On approximate commutativity of spaces of matrices

TL;DR

This paper investigates the maximal dimension and structure of subspaces of matrices where the commutator's rank is bounded, extending known results on commutative subspaces to approximate commutativity.

Contribution

It extends classical results by characterizing subspaces with bounded commutator rank and proposes a conjecture on their algebraic structure.

Findings

Maximal dimension of subspaces with bounded commutator rank is determined.

Such subspaces are conjectured to be algebras, generalizing the commutative case.

Proven structure if the subspace is already an algebra.

Abstract

The maximal dimension of commutative subspaces of $M_n(\mathbb{C})$ is known.

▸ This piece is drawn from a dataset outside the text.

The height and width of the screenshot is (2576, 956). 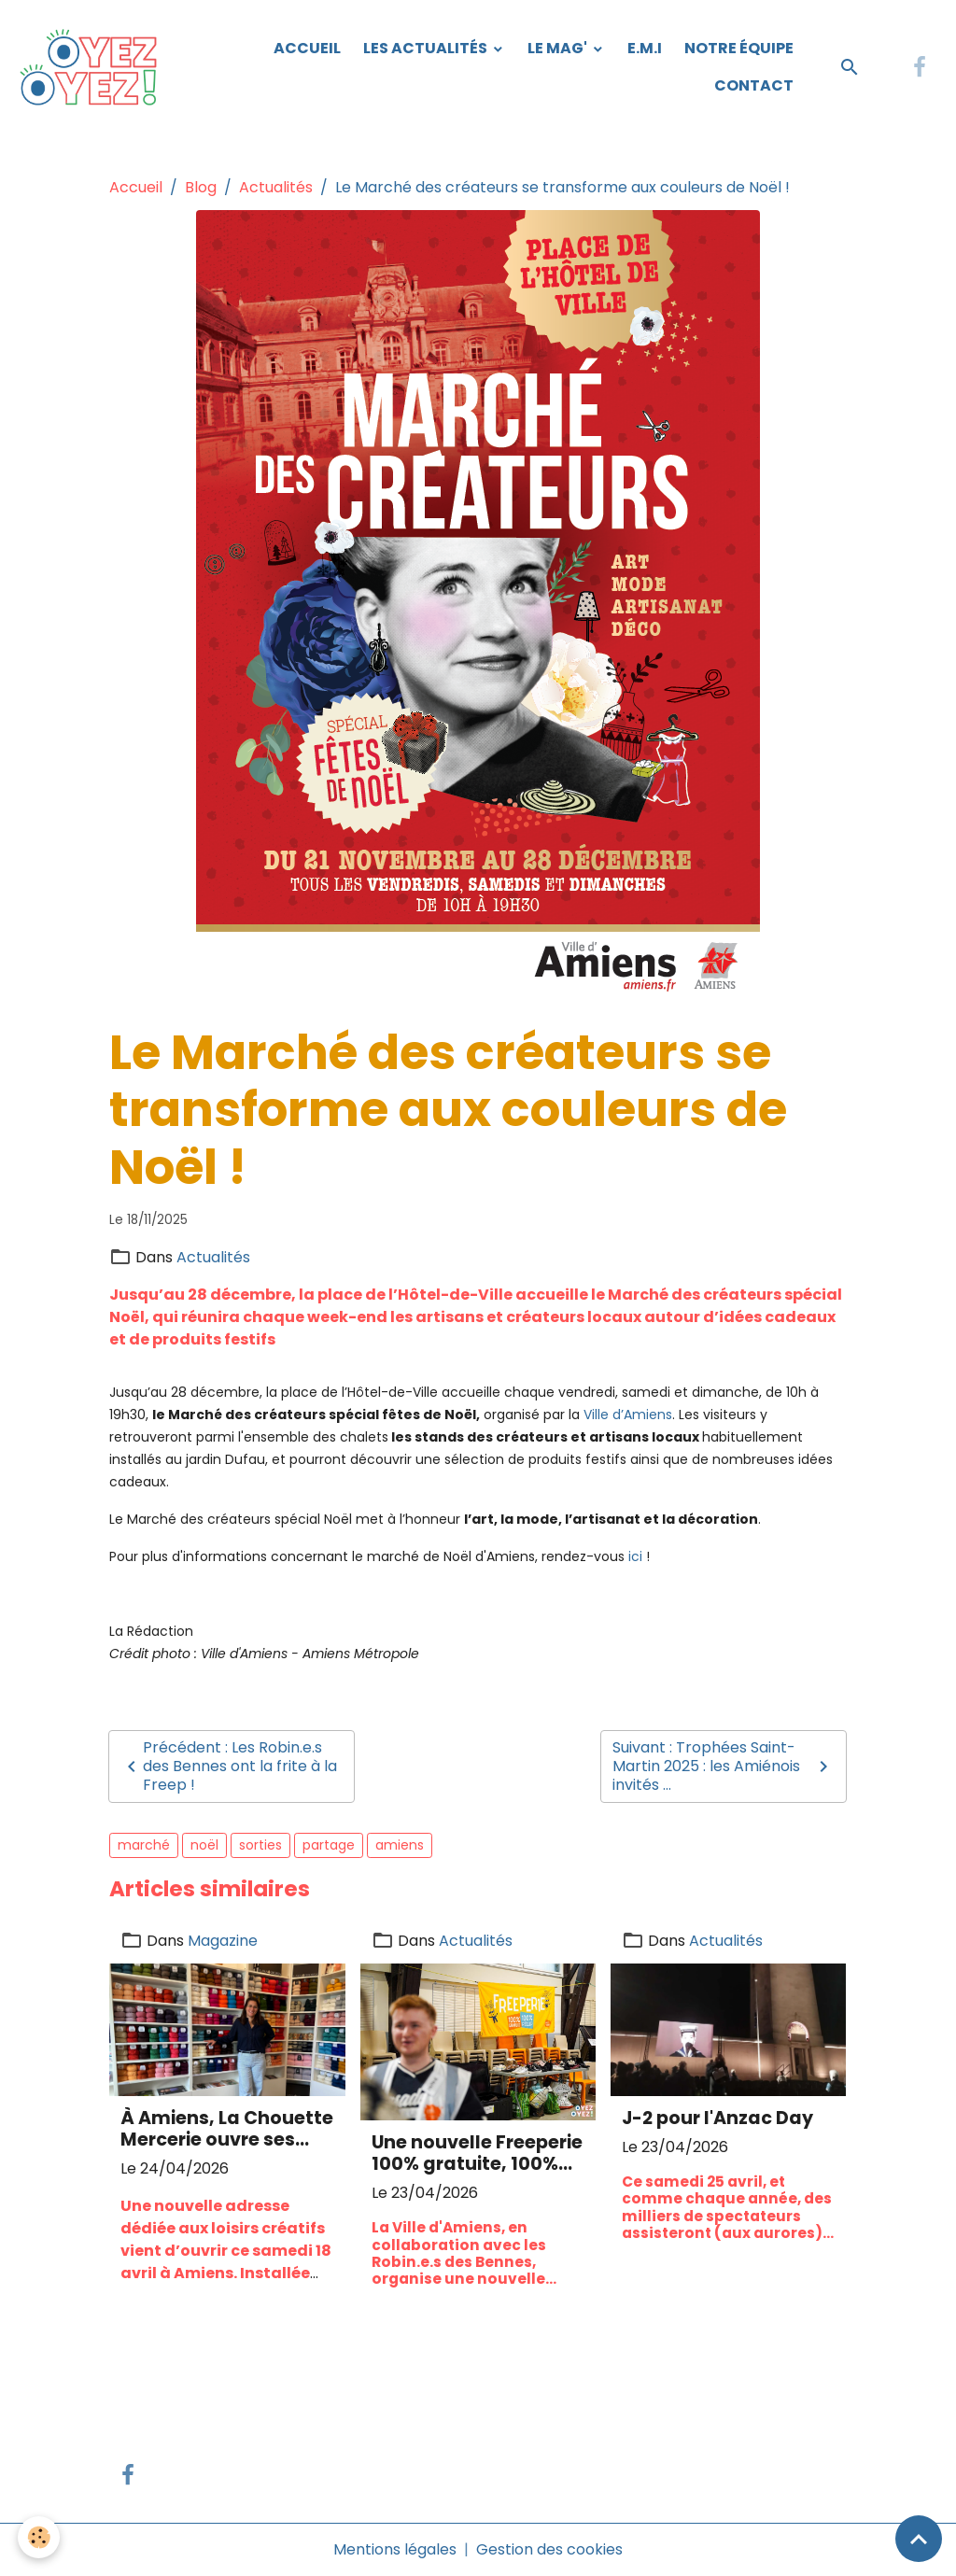 I want to click on marché, so click(x=144, y=1845).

So is the structure of such a subspace when the maximal dimension is achieved. We consider extensions of these results and ask the following natural questions: If $V$ is a subspace of $M_n(\mathbb{C})$ and $k$ is an integer less than $n$, such that for every pair $A$ and $B$ of members of $V$, the rank of the commutator $AB - BA$ is at most $k$, then how large can the dimension of $V$ be? If this maximum is achieved, can we determine the structure of $V$? We answer the first question. We also propose a conjecture on the second question which implies, in particular, that such a subspace $V$ has to be an algebra, just as in the known case of $k = 0$. We prove the proposed structure of $V$ if it is already assumed to be an algebra.